[EXERCISE REQUIREMENTS] Find the word "Çocuklarımızın" in the data below and copy each line that holds it.
--- RECORDS TO PROCESS Enclosed Below ---
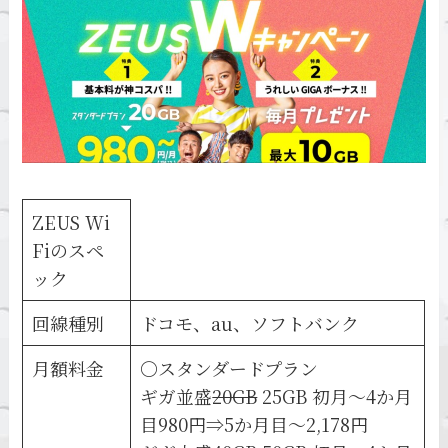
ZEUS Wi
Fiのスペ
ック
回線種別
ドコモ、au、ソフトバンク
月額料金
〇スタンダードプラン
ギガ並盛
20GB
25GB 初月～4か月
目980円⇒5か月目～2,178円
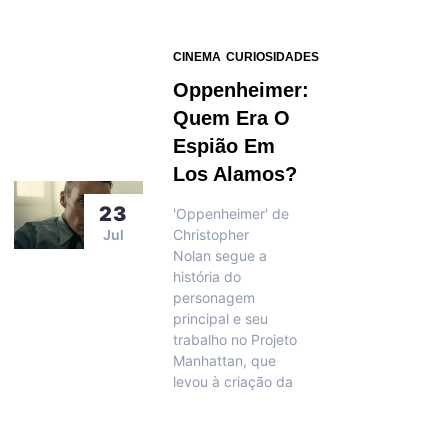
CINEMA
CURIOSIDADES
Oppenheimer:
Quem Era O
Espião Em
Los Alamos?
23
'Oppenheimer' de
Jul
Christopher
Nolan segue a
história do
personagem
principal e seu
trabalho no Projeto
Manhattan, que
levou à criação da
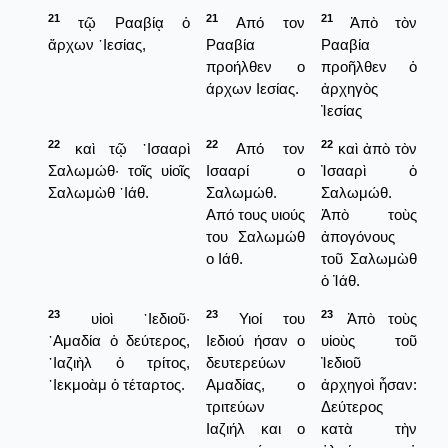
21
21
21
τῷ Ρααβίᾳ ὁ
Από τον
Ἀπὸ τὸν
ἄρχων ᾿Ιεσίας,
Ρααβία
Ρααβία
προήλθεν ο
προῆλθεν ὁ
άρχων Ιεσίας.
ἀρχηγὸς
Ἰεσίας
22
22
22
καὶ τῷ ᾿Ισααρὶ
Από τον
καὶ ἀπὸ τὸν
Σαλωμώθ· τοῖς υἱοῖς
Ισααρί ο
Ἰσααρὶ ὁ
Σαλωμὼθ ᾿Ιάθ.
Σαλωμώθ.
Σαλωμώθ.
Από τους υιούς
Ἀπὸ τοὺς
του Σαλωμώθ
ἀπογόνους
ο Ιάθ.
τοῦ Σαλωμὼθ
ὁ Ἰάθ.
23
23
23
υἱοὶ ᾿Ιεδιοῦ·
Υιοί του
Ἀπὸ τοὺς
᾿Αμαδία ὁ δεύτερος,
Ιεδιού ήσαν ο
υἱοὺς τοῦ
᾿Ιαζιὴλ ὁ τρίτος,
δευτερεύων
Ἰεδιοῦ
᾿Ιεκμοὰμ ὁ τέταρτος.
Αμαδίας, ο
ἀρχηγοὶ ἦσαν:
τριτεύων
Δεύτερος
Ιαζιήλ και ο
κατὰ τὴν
--- End of Enclosed RECORDS TO PROCESS ---
--- RECORDS TO PROCESS Enclosed Below ---
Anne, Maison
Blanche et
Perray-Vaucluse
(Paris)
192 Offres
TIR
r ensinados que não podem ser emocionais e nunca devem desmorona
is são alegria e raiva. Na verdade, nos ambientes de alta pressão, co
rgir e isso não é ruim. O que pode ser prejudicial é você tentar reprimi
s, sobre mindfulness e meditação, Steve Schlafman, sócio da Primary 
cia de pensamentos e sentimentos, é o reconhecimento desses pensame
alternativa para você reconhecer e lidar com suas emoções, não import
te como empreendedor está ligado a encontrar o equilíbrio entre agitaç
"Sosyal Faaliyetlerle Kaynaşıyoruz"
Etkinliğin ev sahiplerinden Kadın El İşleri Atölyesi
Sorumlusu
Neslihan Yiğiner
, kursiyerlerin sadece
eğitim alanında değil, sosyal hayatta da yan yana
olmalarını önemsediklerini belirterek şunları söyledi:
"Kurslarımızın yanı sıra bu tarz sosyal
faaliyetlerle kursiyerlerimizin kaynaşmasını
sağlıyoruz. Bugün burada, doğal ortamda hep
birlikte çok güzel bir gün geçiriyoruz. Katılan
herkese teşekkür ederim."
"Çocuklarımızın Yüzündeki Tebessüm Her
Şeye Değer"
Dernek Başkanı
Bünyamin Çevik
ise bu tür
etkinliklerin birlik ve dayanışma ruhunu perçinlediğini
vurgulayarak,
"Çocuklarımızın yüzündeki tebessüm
--- End of Enclosed RECORDS TO PROCESS ---
[RESULT OF THIS EXERCISE]
"Çocuklarımızın Yüzündeki Tebessüm Her
"Çocuklarımızın yüzündeki tebessüm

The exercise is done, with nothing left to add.